In the words of Pope Pius X, modernism is not so much a heresy, but a synthesis of all heresies. Modernism is much more than a combination of ideas from earlier heresies, however – it does not stop at rejecting points of doctrine but denied the notion of unchanging truth and all forms of authoritative teaching, thus, undermining Christian doctrine in a more fundamental way than any earlier heresy had.
Unique in the history of heresies, modernism teaches that dogma is able to, and can evolve over time (as compared to being constant and unchanging for all time). This concept of evolving doctrines allows proponents of this heresy to believe that the teachings of the Church along with their contradictory beliefs were both correct (for each had their own time and place). Thus, it was possible for modernists to introduce any type of new belief – for which Pope Pius X regarded it as the “synthesis of all heresies”.
The idea that dogmas evolve allows a constant “updating” (I’d have much preferred the word 'loosening') of the standards of morality. As moral standards changed greatly during the 20th century, someone would have to deny his faith in order to engage in certain actions. Now, with ever-changing dogmas, it has become possible to update Christian morality, allowing modernists to consider and believe themselves good Christians while having a significantly different interpretation to what that meant.
The Western Church today still suffers from this heresy – which I blame on the rise of the many Protestant churches. Orthodoxy in the Church is faithfulness to Holy Tradition. The disgusting doctrine of salvation by faith alone (sola fide) has led to many sins – adopting the modernist heresy is but one of them. Does sola fide not lead to a loosening of morals as well? Indeed – believe in Christ, and you shall be saved (Acts 16:31), but see how a person is justified by faith and not by works alone (James 2:24).
We in the East have been afflicted by another, more subtle, heresy – the heresy of philetism (or ethnicism). With it in place, we have been protected from modernism, along with converts.
Remember how, in 2002 movie My Big Fat Greek Wedding; Ian mentioned that he’s “Greek now” after his baptism into the Orthodox Church? How many times has a young inquirer to the Orthodox faith been asked that he/she must become Greek (or any other nationality for that matter) before he/she can become Orthodox? And how many times have we seen converts adopt an entirely new culture (even to the extent of speaking with really bad Russian accents)?

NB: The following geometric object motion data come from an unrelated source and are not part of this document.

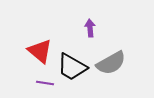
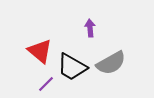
purple line: moved 1 px right, 1 px down; rotated 54 degrees counterclockwise
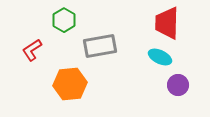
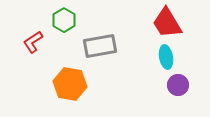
red trapezoid: rotated 32 degrees counterclockwise
red L-shape: moved 1 px right, 8 px up
cyan ellipse: moved 6 px right; rotated 55 degrees clockwise
orange hexagon: rotated 16 degrees clockwise
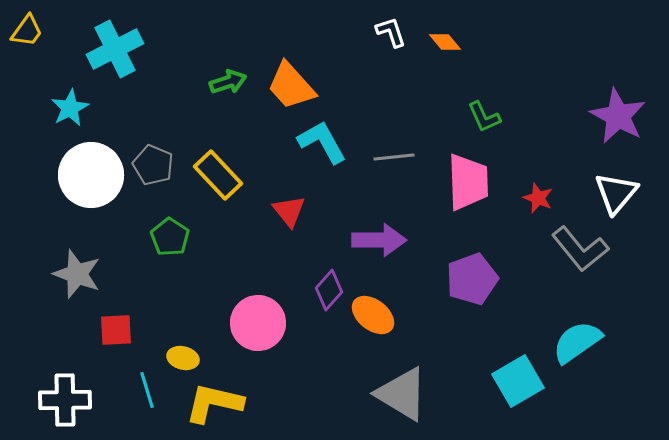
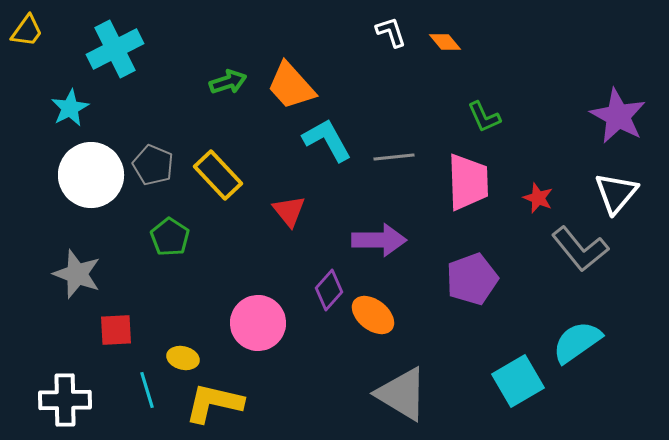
cyan L-shape: moved 5 px right, 2 px up
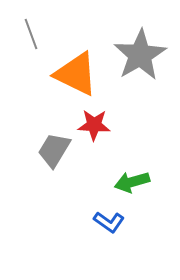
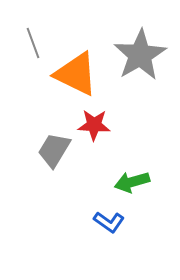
gray line: moved 2 px right, 9 px down
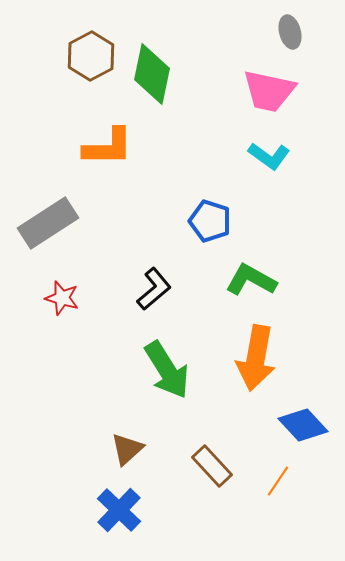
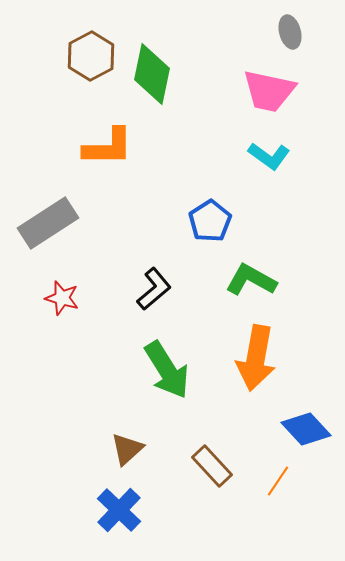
blue pentagon: rotated 21 degrees clockwise
blue diamond: moved 3 px right, 4 px down
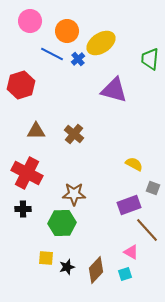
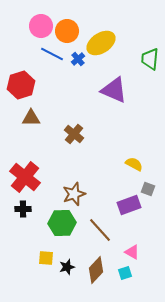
pink circle: moved 11 px right, 5 px down
purple triangle: rotated 8 degrees clockwise
brown triangle: moved 5 px left, 13 px up
red cross: moved 2 px left, 4 px down; rotated 12 degrees clockwise
gray square: moved 5 px left, 1 px down
brown star: rotated 20 degrees counterclockwise
brown line: moved 47 px left
pink triangle: moved 1 px right
cyan square: moved 1 px up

Notice how converts to the Orthodox faith usually end up particularly attached to a specific culture? Yes, I am among their number – being a Russophile and all. That however, is not a sin – but begin associating Orthodoxy with a certain culture and it becomes philetism.
Philetism serves to secularise the Church and turn its attention to this world. Yes, believe it or not, it is a secularising force in the Church. It exalts the worth of the societies of man, seducing us, in our love for them, and asks that we give up our own culture to become Orthodox.
Orthodoxy does not reside in any particular culture. Do not assume that any particular people are the only ones destined for heaven, for this is absolutely not the case. By that very statement one is saying that anyone not of certain culture is not accepted by the Church. That is not true – the Church is open to all.
We say we believe in the “Holy, Catholic and Apostolic Church” each time we recite the Creed at every liturgy, but the ethnic mentality which has been so deeply impressed on Orthodox mindsets for centuries has only served to deny – in practice – the catholicity of the Church.
It makes no difference as to whether one is Greek or Russian Orthodox – for “we are all one in Christ”.